*Exercise details*. Return every line below in which "section" appears.

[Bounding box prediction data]
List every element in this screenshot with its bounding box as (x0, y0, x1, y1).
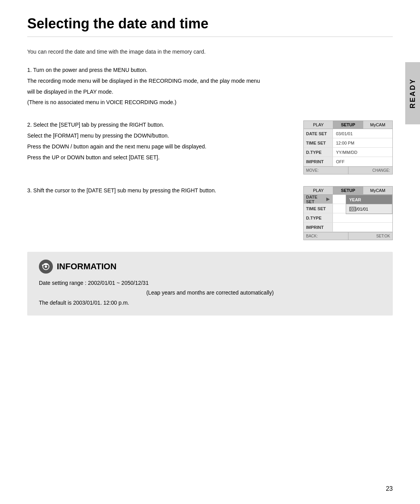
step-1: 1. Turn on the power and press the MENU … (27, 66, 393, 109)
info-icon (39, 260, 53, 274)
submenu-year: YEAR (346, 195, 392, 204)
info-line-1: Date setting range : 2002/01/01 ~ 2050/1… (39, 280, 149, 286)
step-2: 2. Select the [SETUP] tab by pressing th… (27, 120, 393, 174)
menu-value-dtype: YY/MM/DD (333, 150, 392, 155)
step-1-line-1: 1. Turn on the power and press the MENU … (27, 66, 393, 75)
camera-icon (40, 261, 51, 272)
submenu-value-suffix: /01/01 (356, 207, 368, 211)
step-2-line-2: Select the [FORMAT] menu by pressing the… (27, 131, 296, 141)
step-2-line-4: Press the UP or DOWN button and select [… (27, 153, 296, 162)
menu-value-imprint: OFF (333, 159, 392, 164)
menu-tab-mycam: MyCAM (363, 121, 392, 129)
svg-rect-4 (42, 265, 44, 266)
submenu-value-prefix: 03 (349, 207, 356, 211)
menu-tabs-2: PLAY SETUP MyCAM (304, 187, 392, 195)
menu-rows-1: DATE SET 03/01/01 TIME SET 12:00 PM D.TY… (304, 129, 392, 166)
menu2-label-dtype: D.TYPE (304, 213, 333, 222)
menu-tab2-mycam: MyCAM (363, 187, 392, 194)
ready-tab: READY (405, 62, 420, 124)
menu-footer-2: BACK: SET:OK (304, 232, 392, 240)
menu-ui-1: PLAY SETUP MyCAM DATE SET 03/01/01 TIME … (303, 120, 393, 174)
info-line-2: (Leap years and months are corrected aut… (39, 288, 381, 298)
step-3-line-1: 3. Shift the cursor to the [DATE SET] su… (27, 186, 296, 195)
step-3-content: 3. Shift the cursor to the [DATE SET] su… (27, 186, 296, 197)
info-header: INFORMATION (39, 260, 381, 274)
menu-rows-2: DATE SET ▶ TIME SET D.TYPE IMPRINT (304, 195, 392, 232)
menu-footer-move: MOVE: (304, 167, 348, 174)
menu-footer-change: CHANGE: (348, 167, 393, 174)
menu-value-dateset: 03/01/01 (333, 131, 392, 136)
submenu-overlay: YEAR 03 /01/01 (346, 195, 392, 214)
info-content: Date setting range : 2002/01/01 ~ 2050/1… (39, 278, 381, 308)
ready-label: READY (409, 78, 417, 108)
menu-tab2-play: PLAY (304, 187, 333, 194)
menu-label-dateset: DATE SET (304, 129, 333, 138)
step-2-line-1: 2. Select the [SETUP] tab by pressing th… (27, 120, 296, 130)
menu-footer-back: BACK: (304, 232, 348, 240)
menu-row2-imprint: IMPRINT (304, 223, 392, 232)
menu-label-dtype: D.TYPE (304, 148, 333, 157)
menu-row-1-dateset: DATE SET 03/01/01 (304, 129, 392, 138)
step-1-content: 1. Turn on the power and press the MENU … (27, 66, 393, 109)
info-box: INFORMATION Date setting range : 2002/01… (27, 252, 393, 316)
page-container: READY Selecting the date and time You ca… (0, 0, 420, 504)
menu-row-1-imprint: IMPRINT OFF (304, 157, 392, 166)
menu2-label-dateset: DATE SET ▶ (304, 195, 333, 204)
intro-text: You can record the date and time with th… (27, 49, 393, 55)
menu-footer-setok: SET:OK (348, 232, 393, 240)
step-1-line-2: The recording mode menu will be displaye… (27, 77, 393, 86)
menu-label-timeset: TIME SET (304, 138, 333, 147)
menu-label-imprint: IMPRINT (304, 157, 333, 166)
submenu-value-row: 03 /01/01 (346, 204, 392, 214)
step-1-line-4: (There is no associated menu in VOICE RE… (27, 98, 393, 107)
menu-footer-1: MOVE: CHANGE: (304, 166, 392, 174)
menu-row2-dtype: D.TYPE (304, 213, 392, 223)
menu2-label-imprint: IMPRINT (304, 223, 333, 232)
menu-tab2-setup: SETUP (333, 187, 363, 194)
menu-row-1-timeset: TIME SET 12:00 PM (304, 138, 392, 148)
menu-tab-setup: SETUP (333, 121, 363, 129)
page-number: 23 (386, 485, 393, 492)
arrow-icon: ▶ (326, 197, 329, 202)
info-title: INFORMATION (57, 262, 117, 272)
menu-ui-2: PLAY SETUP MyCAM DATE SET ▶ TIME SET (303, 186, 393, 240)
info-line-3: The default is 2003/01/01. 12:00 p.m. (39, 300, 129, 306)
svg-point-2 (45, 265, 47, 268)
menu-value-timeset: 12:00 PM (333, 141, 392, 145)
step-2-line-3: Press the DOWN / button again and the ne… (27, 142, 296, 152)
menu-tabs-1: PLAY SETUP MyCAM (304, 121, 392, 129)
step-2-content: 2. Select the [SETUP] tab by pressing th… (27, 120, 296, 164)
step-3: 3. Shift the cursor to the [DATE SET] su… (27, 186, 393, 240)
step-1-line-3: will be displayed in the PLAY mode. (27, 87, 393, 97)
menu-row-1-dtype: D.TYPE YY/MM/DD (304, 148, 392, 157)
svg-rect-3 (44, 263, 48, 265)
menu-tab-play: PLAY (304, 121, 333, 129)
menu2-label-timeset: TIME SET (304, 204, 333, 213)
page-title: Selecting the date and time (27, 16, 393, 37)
--
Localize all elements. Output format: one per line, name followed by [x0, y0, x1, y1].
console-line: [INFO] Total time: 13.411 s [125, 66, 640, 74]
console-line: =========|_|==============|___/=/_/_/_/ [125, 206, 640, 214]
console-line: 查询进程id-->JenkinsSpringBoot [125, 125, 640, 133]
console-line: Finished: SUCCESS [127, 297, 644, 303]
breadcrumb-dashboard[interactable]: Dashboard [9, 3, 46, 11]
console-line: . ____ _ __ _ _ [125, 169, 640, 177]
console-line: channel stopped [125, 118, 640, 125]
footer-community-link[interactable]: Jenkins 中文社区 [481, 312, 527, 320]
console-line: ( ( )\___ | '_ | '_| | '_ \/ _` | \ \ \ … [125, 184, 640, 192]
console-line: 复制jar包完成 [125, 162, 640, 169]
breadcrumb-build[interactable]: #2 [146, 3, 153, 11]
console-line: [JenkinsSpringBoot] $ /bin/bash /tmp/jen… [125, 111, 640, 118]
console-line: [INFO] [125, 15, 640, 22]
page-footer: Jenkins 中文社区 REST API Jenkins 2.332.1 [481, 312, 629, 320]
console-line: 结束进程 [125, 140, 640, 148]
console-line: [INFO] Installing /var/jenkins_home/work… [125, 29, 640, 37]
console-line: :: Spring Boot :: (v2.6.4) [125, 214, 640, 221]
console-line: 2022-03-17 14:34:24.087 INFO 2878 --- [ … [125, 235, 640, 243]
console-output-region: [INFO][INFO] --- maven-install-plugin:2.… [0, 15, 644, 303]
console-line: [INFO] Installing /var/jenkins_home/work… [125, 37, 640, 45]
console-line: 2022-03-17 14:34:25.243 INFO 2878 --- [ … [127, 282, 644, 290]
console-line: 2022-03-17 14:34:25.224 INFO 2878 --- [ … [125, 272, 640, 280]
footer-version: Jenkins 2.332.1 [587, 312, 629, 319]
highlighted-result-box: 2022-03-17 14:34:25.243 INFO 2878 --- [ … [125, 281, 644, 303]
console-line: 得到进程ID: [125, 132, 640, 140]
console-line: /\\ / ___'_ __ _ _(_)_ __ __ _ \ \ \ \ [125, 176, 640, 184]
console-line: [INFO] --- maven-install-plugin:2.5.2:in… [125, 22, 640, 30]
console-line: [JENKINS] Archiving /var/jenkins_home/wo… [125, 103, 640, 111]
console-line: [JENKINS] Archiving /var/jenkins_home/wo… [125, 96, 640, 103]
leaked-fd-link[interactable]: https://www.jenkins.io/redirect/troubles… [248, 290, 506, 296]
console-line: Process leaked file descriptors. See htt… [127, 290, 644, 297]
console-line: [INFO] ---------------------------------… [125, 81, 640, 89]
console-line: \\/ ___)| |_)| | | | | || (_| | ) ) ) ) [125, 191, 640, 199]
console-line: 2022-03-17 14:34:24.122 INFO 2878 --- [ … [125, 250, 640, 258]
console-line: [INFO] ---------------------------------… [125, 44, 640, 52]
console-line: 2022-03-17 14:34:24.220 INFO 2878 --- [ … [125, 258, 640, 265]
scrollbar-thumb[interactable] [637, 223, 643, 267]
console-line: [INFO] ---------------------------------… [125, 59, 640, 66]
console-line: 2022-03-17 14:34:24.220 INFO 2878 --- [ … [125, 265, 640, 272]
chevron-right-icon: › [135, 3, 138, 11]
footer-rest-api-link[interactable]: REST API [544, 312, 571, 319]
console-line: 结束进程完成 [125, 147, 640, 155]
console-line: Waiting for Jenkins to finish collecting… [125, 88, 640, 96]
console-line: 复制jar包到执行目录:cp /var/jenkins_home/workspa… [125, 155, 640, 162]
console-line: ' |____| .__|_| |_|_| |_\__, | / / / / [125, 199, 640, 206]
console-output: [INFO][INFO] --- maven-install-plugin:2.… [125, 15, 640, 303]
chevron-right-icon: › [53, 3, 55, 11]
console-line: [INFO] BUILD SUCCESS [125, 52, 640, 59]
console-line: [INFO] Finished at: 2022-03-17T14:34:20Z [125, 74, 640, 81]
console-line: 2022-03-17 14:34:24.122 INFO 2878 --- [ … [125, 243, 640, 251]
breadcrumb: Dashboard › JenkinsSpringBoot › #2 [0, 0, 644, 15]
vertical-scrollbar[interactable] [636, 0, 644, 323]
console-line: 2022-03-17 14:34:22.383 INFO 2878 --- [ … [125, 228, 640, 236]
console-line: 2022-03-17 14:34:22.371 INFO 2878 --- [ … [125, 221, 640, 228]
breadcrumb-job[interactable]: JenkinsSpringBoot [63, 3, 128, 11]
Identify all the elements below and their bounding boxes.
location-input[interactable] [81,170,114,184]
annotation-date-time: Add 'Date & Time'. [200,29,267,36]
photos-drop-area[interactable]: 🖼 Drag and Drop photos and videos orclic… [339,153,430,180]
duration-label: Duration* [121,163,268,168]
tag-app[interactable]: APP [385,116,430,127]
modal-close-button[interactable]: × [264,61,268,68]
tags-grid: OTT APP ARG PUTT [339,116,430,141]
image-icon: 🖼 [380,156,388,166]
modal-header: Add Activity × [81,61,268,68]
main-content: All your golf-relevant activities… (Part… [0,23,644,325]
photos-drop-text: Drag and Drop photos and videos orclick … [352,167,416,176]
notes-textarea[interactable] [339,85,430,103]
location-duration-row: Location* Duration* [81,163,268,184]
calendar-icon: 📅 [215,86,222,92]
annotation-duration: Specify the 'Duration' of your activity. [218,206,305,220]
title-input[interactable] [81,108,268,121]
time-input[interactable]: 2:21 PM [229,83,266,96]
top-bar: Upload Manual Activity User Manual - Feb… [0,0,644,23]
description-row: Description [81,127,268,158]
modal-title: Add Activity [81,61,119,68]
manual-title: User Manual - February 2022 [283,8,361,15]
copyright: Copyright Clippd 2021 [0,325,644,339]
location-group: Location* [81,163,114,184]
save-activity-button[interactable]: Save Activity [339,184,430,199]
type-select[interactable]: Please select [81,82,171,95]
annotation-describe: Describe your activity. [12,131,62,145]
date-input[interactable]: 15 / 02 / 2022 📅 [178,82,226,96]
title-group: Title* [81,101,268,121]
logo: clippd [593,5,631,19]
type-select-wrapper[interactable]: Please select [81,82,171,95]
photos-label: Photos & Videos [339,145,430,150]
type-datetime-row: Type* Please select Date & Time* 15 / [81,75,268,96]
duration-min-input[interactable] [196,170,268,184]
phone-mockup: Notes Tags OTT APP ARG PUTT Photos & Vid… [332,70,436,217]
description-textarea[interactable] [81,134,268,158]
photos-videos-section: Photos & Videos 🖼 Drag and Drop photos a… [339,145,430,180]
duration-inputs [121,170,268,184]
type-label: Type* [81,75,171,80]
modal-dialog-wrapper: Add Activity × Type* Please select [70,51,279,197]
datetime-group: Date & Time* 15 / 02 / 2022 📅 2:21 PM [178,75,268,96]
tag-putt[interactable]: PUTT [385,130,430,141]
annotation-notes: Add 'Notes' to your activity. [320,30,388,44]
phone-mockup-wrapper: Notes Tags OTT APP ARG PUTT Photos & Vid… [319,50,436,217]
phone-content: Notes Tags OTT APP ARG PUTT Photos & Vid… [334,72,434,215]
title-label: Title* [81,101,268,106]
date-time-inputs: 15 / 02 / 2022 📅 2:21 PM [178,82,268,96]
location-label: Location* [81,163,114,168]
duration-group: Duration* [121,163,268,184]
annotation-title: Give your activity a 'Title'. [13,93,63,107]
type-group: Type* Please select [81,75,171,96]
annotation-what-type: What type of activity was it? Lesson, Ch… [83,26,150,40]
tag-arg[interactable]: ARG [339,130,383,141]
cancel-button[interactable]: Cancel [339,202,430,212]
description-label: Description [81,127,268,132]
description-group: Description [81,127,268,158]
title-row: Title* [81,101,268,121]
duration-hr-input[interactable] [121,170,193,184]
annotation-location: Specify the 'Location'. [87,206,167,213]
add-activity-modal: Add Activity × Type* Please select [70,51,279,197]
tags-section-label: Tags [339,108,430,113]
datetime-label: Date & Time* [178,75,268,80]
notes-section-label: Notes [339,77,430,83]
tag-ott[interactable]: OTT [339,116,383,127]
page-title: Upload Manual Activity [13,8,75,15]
* * *
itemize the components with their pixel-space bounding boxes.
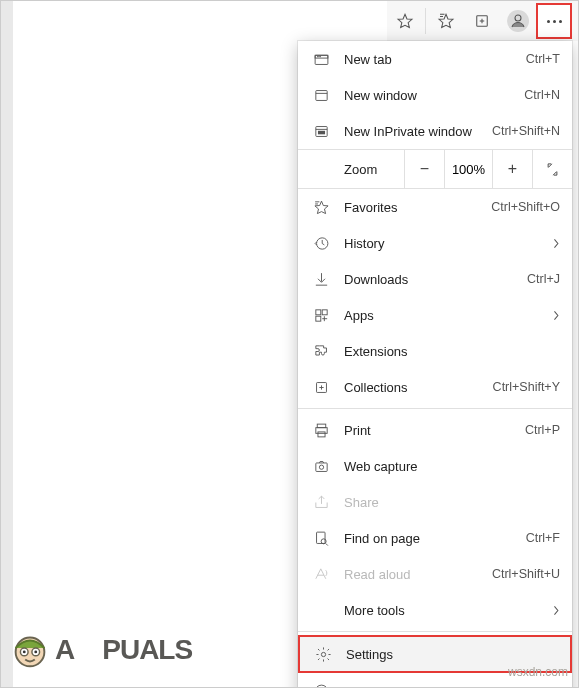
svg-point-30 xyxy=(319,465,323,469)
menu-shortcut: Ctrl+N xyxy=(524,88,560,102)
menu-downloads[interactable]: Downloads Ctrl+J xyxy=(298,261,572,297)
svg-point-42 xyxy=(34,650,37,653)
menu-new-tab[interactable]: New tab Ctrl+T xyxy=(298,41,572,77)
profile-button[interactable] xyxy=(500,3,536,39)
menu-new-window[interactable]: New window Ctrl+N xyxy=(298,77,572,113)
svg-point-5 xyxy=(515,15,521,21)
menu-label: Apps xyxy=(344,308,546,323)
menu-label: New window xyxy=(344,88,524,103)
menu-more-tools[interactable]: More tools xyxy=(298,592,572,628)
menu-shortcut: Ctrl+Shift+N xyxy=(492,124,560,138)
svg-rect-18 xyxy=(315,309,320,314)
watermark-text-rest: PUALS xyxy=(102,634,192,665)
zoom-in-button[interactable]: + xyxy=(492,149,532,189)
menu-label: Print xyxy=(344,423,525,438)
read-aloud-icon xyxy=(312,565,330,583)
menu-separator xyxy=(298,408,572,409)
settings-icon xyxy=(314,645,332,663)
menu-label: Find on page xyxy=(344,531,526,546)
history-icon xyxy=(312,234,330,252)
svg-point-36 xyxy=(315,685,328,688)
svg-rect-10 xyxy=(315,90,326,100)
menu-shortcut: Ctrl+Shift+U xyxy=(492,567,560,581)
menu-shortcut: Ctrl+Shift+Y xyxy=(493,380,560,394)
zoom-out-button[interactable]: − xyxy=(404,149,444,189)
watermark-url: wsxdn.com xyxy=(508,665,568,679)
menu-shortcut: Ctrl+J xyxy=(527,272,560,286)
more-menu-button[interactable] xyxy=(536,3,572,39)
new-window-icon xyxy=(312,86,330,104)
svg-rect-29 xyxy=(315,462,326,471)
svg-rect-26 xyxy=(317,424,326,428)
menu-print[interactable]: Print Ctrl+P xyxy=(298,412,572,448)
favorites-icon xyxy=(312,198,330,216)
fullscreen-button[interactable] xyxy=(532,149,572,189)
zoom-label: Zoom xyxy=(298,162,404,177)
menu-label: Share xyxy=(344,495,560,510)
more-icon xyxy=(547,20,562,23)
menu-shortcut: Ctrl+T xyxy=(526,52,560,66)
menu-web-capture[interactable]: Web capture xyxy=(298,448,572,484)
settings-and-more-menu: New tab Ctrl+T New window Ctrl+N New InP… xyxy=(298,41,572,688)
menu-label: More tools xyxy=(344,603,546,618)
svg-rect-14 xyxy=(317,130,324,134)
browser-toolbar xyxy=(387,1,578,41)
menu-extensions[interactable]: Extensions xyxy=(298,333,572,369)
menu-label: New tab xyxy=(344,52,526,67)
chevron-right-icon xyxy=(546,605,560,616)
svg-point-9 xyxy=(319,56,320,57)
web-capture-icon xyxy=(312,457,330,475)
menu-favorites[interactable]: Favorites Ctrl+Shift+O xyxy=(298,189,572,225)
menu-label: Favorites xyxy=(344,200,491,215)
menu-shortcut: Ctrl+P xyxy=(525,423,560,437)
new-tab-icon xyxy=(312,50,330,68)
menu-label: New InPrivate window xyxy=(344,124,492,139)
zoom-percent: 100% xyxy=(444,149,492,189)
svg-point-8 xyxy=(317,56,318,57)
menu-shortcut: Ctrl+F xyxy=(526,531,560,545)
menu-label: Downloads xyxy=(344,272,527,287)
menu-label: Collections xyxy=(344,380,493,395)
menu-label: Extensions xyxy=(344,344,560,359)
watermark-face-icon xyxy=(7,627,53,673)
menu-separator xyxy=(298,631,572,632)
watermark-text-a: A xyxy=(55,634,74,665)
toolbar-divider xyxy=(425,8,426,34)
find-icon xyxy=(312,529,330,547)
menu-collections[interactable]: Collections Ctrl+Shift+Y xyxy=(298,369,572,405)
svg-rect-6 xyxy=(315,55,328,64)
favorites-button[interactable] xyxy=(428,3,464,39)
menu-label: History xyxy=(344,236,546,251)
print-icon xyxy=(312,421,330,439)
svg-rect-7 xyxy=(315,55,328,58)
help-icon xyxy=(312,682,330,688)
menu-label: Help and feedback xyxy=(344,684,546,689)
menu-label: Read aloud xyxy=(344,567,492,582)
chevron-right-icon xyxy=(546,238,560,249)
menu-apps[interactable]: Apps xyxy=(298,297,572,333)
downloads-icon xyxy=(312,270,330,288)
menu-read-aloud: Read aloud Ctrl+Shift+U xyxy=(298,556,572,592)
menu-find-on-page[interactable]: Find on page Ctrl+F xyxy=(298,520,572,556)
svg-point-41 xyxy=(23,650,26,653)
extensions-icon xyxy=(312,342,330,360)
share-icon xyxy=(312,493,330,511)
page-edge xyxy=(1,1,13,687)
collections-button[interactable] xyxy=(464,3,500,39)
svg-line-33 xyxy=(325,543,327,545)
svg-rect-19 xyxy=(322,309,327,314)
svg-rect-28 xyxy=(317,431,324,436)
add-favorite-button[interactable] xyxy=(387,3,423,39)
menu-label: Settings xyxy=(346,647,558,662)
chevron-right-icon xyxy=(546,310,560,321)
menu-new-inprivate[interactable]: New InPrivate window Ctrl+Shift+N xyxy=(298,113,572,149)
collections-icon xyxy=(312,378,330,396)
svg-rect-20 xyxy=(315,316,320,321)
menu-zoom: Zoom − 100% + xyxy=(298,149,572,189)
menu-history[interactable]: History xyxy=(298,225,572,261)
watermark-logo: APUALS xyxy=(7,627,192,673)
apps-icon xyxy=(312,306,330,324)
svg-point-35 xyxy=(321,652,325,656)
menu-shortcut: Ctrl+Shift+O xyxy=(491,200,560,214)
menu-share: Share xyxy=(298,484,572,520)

*Answer to this problem*.
photos-videos-section: Photos & Videos 🖼 Drag and Drop photos a… [339,145,430,180]
tags-section-label: Tags [339,108,430,113]
notes-section-label: Notes [339,77,430,83]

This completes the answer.